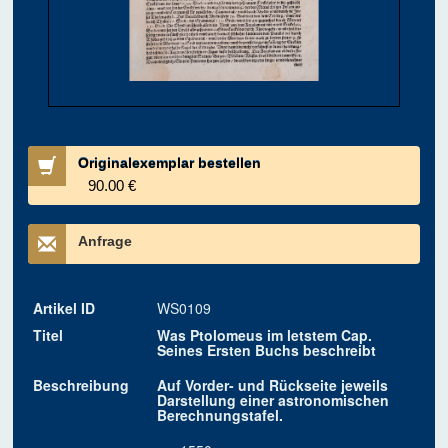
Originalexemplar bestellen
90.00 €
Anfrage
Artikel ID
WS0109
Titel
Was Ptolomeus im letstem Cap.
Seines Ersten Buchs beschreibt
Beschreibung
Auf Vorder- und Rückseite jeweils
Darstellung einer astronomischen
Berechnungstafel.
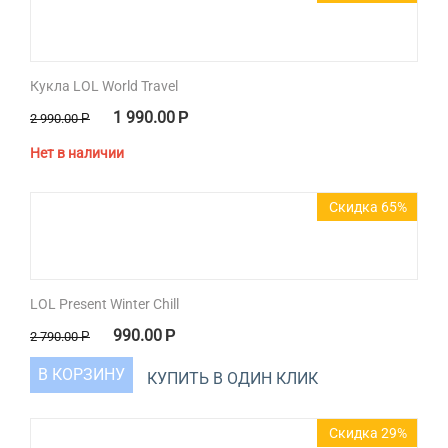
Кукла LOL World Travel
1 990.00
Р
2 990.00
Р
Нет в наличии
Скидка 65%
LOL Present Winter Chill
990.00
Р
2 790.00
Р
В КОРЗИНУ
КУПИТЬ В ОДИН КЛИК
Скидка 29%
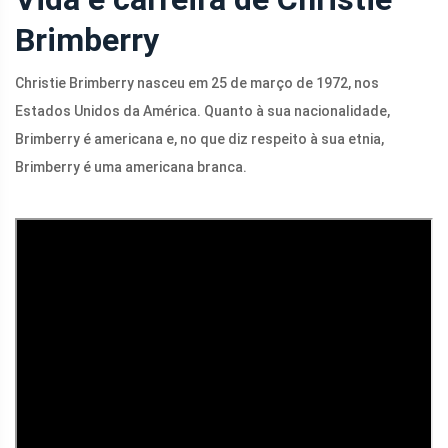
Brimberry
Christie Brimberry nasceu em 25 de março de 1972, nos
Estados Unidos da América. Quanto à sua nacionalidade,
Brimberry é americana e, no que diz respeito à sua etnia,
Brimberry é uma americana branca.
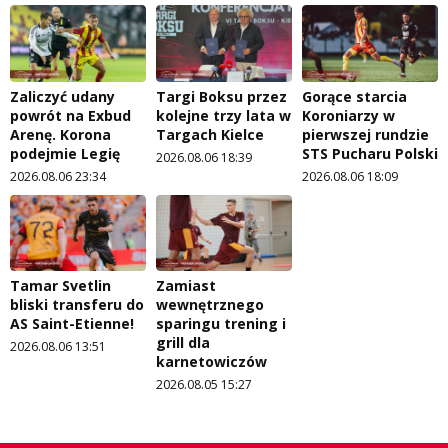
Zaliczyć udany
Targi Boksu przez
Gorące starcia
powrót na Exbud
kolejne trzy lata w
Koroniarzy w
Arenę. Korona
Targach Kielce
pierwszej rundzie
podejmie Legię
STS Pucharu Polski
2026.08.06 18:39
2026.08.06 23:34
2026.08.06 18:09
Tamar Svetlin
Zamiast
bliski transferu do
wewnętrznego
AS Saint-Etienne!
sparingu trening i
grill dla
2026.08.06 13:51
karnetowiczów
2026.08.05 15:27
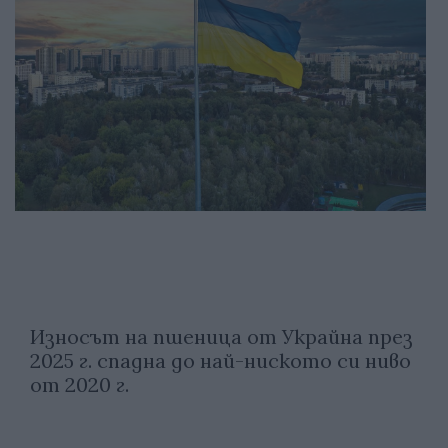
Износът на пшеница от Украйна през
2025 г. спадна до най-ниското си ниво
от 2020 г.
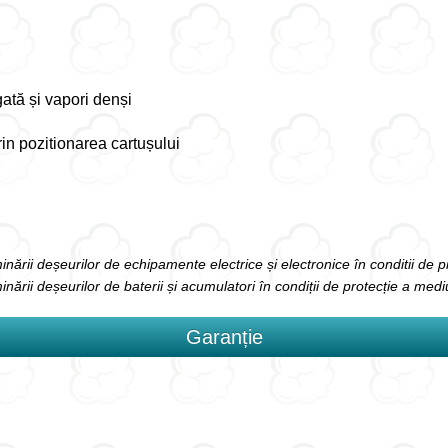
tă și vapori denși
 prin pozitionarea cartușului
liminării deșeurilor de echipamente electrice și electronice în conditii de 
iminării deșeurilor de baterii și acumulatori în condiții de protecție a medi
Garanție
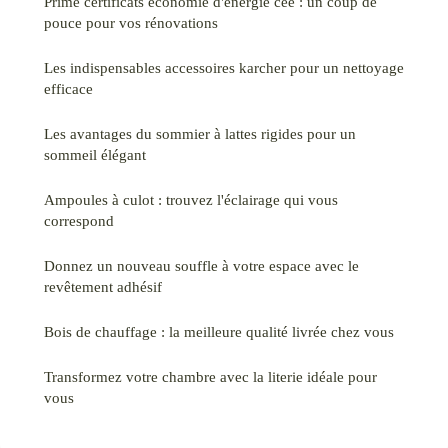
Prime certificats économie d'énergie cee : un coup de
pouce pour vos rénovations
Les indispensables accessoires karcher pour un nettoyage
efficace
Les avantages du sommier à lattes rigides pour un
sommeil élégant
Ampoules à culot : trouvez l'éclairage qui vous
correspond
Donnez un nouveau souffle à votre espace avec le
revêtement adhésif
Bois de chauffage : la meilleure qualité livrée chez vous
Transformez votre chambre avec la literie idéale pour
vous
● ● ● ● ●
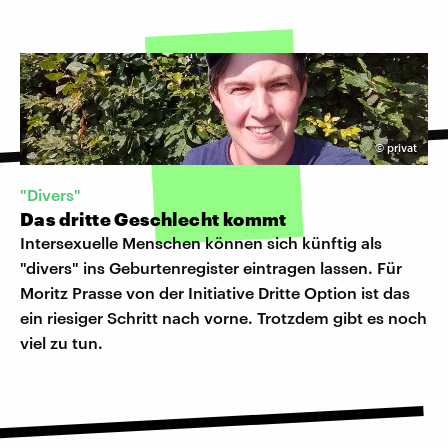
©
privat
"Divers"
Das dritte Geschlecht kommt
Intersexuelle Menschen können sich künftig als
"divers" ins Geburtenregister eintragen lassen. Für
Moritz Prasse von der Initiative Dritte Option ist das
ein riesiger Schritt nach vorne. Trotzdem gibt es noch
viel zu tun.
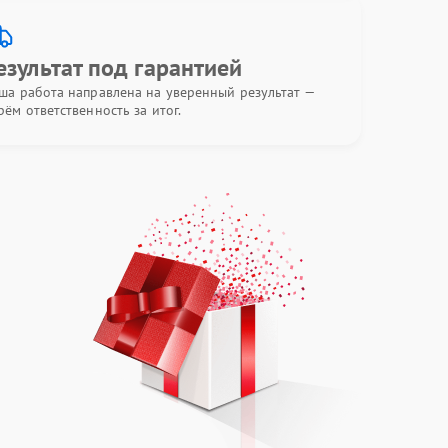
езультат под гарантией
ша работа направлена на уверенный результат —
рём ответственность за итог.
● ● ● ● ●
DESCRIPTION OF THE TASK: Look through the data above. Find each line with the string "deșeurilor" and copy it.

REPLY TO THE TASK:
liminării deșeurilor de echipamente electrice și electronice în conditii de 
iminării deșeurilor de baterii și acumulatori în condiții de protecție a medi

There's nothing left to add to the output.